A group of exceptional D.C. students were recognized for their hard work Tuesday at the first-ever Chancellor's Scholars Luncheon. The students were asked to briefly talk about their accomplishments. For most of them, the list was long.
"These are the valedictorians, the salutatorians, the most improved, the scholar athletes," says Chancellor Kaya Henderson.
Timesha Ray, the valedictorian at Ballou High School, played sports and was also named prom queen.
"I knew I could be better than what everyone thought I was," she says.
The 17 year old had to fight the stereotypes, she says, of a teen growing up in Southeast Washington.
"Nobody believed that the children that attended Ballou Senior High School would make it out with the high GPA as I did," she says.
It's what motivated her and pushed her to work harder.
"These young people have determination, they have a grit, they have persistence, and they will change this world," Henderson says.
The event also recognized those who didn't get a good start, but changed their life around.

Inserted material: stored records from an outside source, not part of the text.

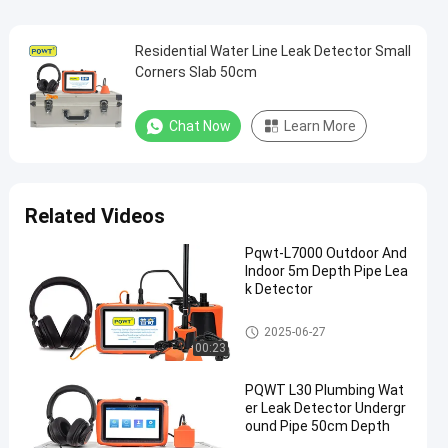
Residential Water Line Leak Detector Small
Corners Slab 50cm
Chat Now
Learn More
Related Videos
Pqwt-L7000 Outdoor And
Indoor 5m Depth Pipe Lea
k Detector
Water Pipeline Leak Detector
2025-06-27
00:23
PQWT L30 Plumbing Wat
er Leak Detector Undergr
ound Pipe 50cm Depth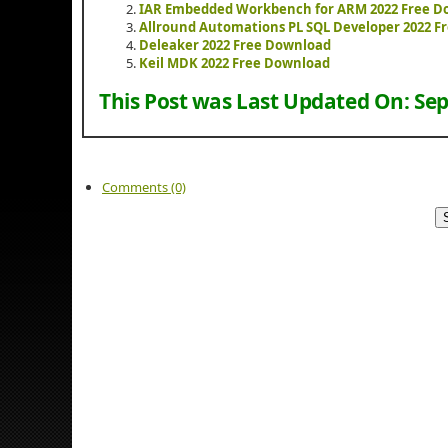
IAR Embedded Workbench for ARM 2022 Free D
Allround Automations PL SQL Developer 2022 F
Deleaker 2022 Free Download
Keil MDK 2022 Free Download
This Post was Last Updated On:
Sep
Comments (0)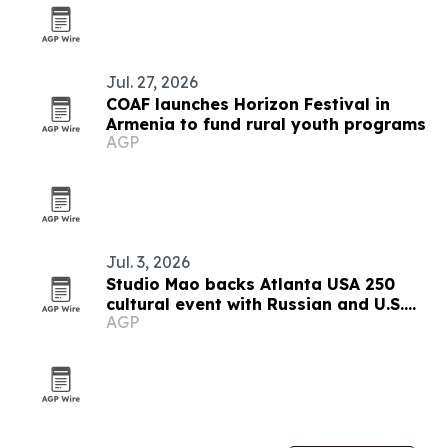
Jul. 27, 2026
COAF launches Horizon Festival in
Armenia to fund rural youth programs
AGP
Jul. 3, 2026
Studio Mao backs Atlanta USA 250
cultural event with Russian and U.S.
AGP
guests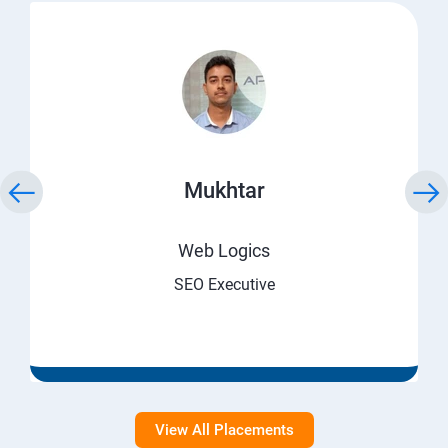
Mukhtar
Web Logics
SEO Executive
View All Placements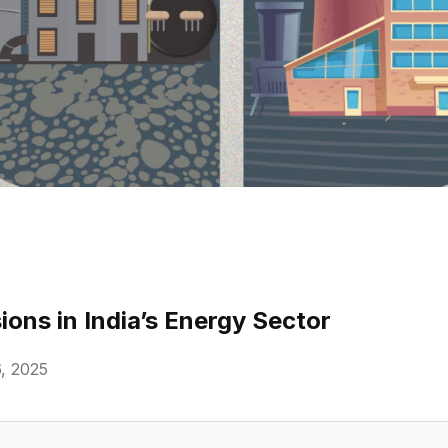
ons in India’s Energy Sector
, 2025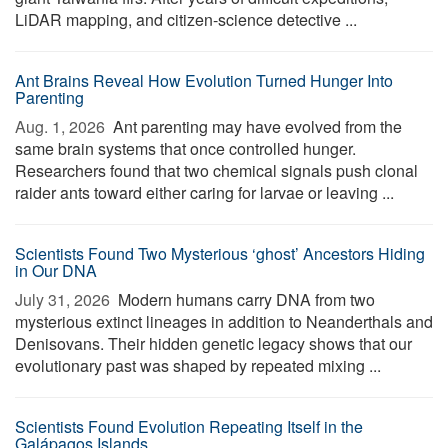
LiDAR mapping, and citizen-science detective ...
Ant Brains Reveal How Evolution Turned Hunger Into
Parenting
Aug. 1, 2026 
Ant parenting may have evolved from the
same brain systems that once controlled hunger.
Researchers found that two chemical signals push clonal
raider ants toward either caring for larvae or leaving ...
Scientists Found Two Mysterious ‘ghost’ Ancestors Hiding
in Our DNA
July 31, 2026 
Modern humans carry DNA from two
mysterious extinct lineages in addition to Neanderthals and
Denisovans. Their hidden genetic legacy shows that our
evolutionary past was shaped by repeated mixing ...
Scientists Found Evolution Repeating Itself in the
Galápagos Islands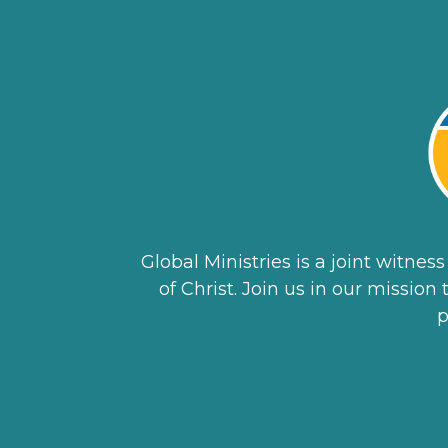
Global Ministries is a joint witne
of Christ. Join us in our missio
p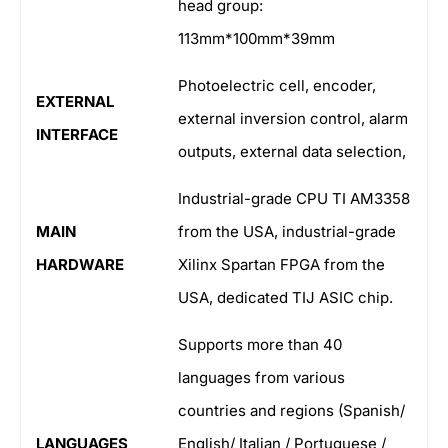
head group:
113mm*100mm*39mm
Photoelectric cell, encoder,
EXTERNAL
external inversion control, alarm
INTERFACE
outputs, external data selection,
Industrial-grade CPU TI AM3358
MAIN
from the USA, industrial-grade
HARDWARE
Xilinx Spartan FPGA from the
USA, dedicated TIJ ASIC chip.
Supports more than 40
languages from various
countries and regions (Spanish/
LANGUAGES
English/ Italian / Portuguese /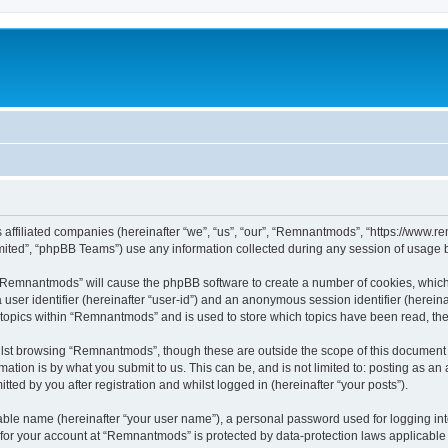
s affiliated companies (hereinafter “we”, “us”, “our”, “Remnantmods”, “https://www
ited”, “phpBB Teams”) use any information collected during any session of usage by
g “Remnantmods” will cause the phpBB software to create a number of cookies, which
a user identifier (hereinafter “user-id”) and an anonymous session identifier (herein
d topics within “Remnantmods” and is used to store which topics have been read, th
lst browsing “Remnantmods”, though these are outside the scope of this document w
ation is by what you submit to us. This can be, and is not limited to: posting as a
ed by you after registration and whilst logged in (hereinafter “your posts”).
iable name (hereinafter “your user name”), a personal password used for logging in
n for your account at “Remnantmods” is protected by data-protection laws applicable 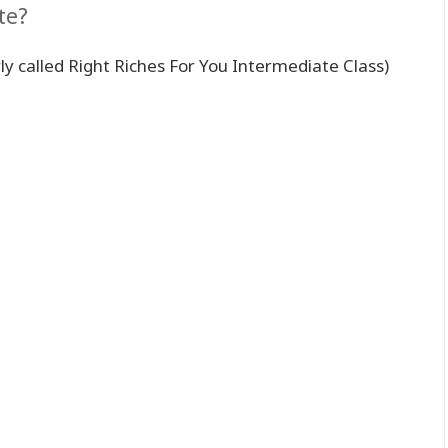
te?
ly called Right Riches For You Intermediate Class)
。
。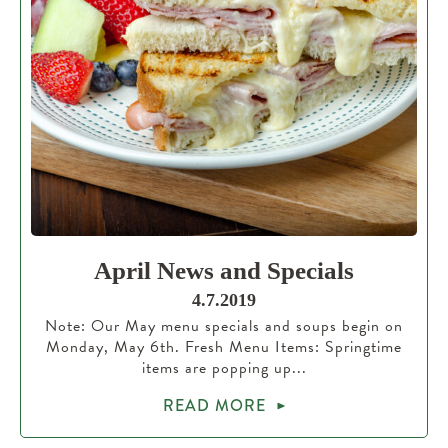
April News and Specials
4.7.2019
Note: Our May menu specials and soups begin on
Monday, May 6th. Fresh Menu Items: Springtime
items are popping up...
READ MORE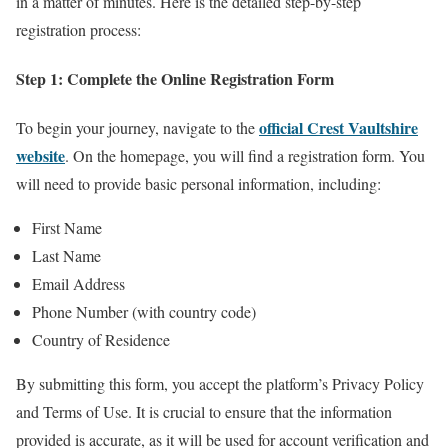
in a matter of minutes. Here is the detailed step-by-step
registration process:
Step 1: Complete the Online Registration Form
official Crest Vaultshire
To begin your journey, navigate to the
website
. On the homepage, you will find a registration form. You
will need to provide basic personal information, including:
First Name
Last Name
Email Address
Phone Number (with country code)
Country of Residence
By submitting this form, you accept the platform’s Privacy Policy
and Terms of Use. It is crucial to ensure that the information
provided is accurate, as it will be used for account verification and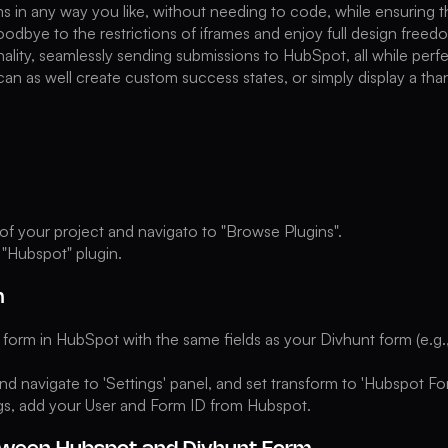
ms in any way you like, without needing to code, while ensuring t
dbye to the restrictions of iframes and enjoy full design freedo
onality, seamlessly sending submissions to HubSpot, all while per
 can as well create custom success states, or simply display a th
 of your project and navigato to "Browse Plugins".
e "Hubspot" plugin.
m
form in HubSpot with the same fields as your Divhunt form (e.g.
nd navigate to 'Settings' panel, and set transform to 'Hubspot Fo
ngs, add your User and Form ID from Hubspot.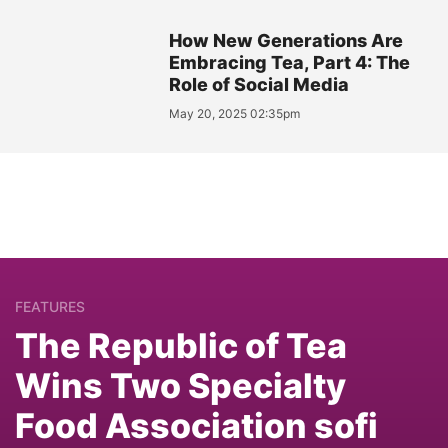
How New Generations Are
Embracing Tea, Part 4: The
Role of Social Media
May 20, 2025 02:35pm
FEATURES
The Republic of Tea
Wins Two Specialty
Food Association sofi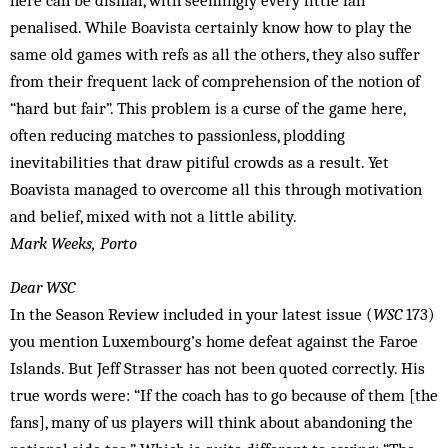
here can be dismal, with seemingly every little fall
penalised. While Boavista certainly know how to play the
same old games with refs as all the others, they also suffer
from their frequent lack of comprehension of the notion of
“hard but fair”. This problem is a curse of the game here,
often reducing matches to passionless, plodding
inevitabilities that draw pitiful crowds as a result. Yet
Boavista managed to overcome all this through motivation
and belief, mixed with not a little ability.
Mark Weeks, Porto
Dear WSC
In the Season Review included in your latest issue (
WSC
173)
you mention Luxembourg’s home defeat against the Faroe
Islands. But Jeff Strasser has not been quoted correctly. His
true words were: “If the coach has to go because of them [the
fans], many of us players will think about abandoning the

"If you walk outside and you don't see no successful people, then you're going to think why I got to be successful? Why I got to wear a suit?" says Emanuel Purdie, a student at Ballou.
Purdie changed his outlook and his grades and hopes to study theater at Howard.
"You got to see the bigger picture and step outside the box, evaluate your friends, evaluate your life," he says.
"Think about yourself," Ray says. "Don't think about what other think about you, and don't settle for less because it's more convenient. Just do more and go beyond. Expand your choices."